What remains is the base of an early Irish high cross, a type of elaborately carved monumental stone that served as a focal point for prayer, preaching, and processional ritual at early medieval church sites. The cross shaft and head are gone, surviving only as separate fragments elsewhere in the same complex, but the base itself is substantial enough to read as an object in its own right: roughly 89 centimetres by 73 centimetres at its foot, tapering slightly toward the top, and rising to about 57 centimetres.
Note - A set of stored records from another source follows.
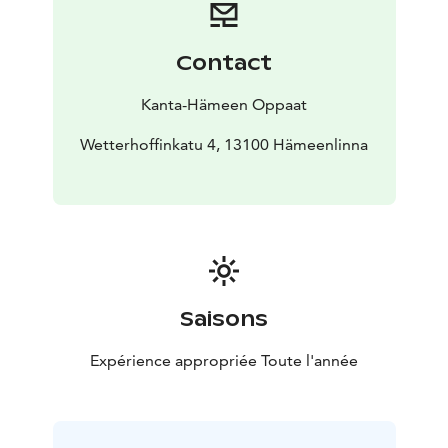
Contact
Kanta-Hämeen Oppaat
Wetterhoffinkatu 4, 13100 Hämeenlinna
Saisons
Expérience appropriée Toute l'année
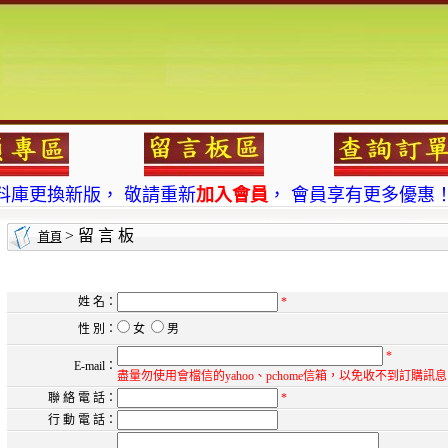
料庫更換新版， 敬請重新
加入會員
， 會員享有更多優惠
品 現在也可以
7-11
及
全家
貨到收款，24小時收件更方便
> 留 言 板
首頁
料庫更換新版， 敬請重新
加入會員
， 會員享有更多優惠
品 現在也可以
7-11
及
全家
貨到收款，24小時收件更方便
姓 名：
*
性 別：
女
男
*
E-mail：
盡量勿使用會檔信的yahoo、pchome信箱，以免收不到訂購訊
聯 絡 電 話：
*
行 動 電 話：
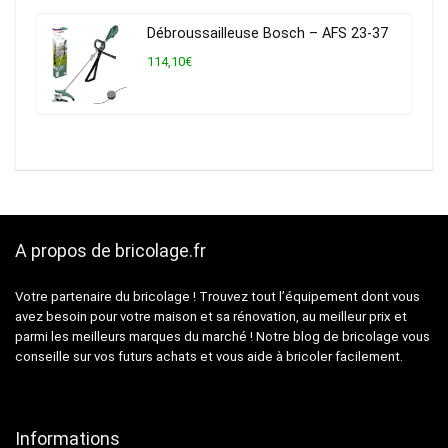
Débroussailleuse Bosch – AFS 23-37
114,10€
A propos de bricolage.fr
Votre partenaire du bricolage ! Trouvez tout l’équipement dont vous
avez besoin pour votre maison et sa rénovation, au meilleur prix et
parmi les meilleurs marques du marché ! Notre blog de bricolage vous
conseille sur vos futurs achats et vous aide à bricoler facilement.
Informations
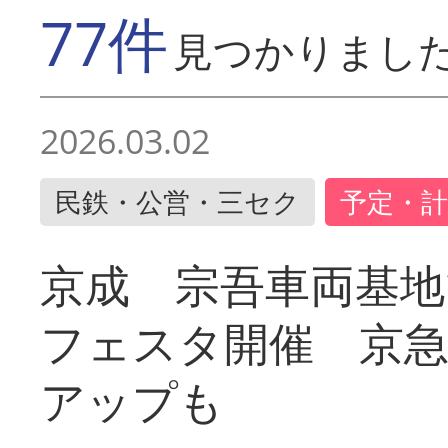
77件
見つかりまし
2026.03.02
民鉄・公営・三セク
予定・計
京成 宗吾車両基地
フェスタ開催 京
アップも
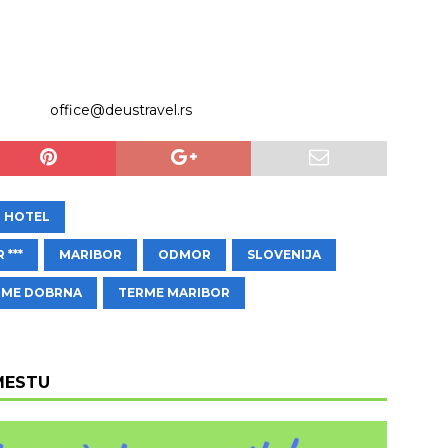
office@deustravel.rs
HOTEL
 ***
MARIBOR
ODMOR
SLOVENIJA
RME DOBRNA
TERME MARIBOR
MESTU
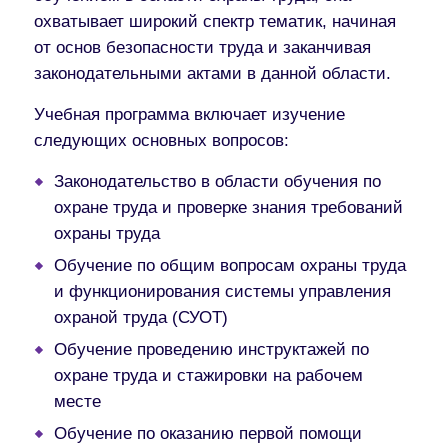
охватывает широкий спектр тематик, начиная
от основ безопасности труда и заканчивая
законодательными актами в данной области.
Учебная программа включает изучение
следующих основных вопросов:
Законодательство в области обучения по
охране труда и проверке знания требований
охраны труда
Обучение по общим вопросам охраны труда
и функционирования системы управления
охраной труда (СУОТ)
Обучение проведению инструктажей по
охране труда и стажировки на рабочем
месте
Обучение по оказанию первой помощи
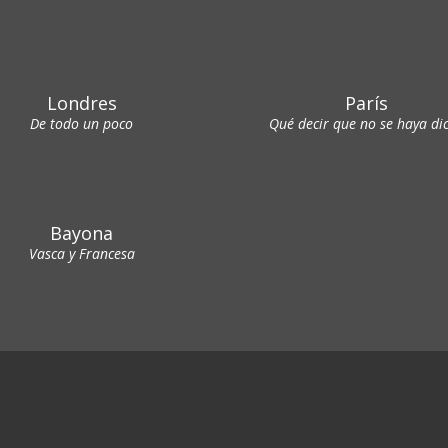
Londres
París
De todo un poco
Qué decir que no se haya di
Bayona
Vasca y Francesa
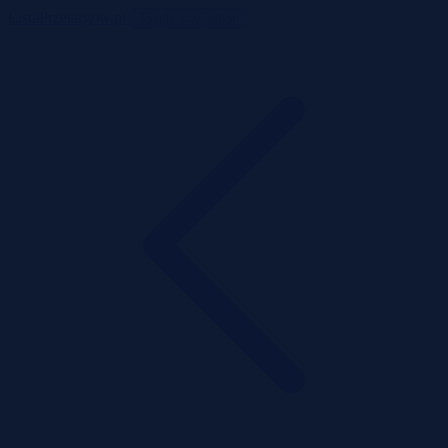
ListaPrzetargow.pl
Toggle navigation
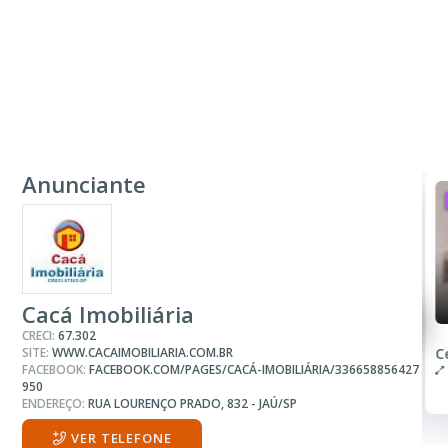
Anunciante
ALUGUEL
R$ 1.200
Sala ou Salão Comercial
Cacá Imobiliária
CRECI:
67.302
SITE:
WWW.CACAIMOBILIARIA.COM.BR
Vila Nova
C
FACEBOOK:
FACEBOOK.COM/PAGES/CACÁ-IMOBILIÁRIA/336658856427
100.00 m²
950
ENDEREÇO:
RUA LOURENÇO PRADO, 832 - JAÚ/SP
VER TELEFONE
Moulding runs around the angles, and on the upper surface a raised collar surrounds a square socket, the hollow that once received the tenon of the upright shaft.
The socket is the most eloquent detail. Its dimensions, 24 centimetres by 20 centimetres, with a depth of 17 centimetres, are precise enough to suggest the scale of what stood above it. The base belongs to the site of an early church at Cloone, a foundation typical of the early medieval period in the Irish midlands, when monasteries and smaller ecclesiastical settlements dotted the landscape and high crosses marked their sacred boundaries or central spaces. Sandstone, the material used here, is less common for high crosses than the harder granites or sandier schists found elsewhere in Ireland, and it weathers differently, which may partly explain why the upper sections did not survive intact. The association between this base and the other fragments at the site was noted by Kelly in 1993, suggesting the pieces were recognised as belonging to a single original monument.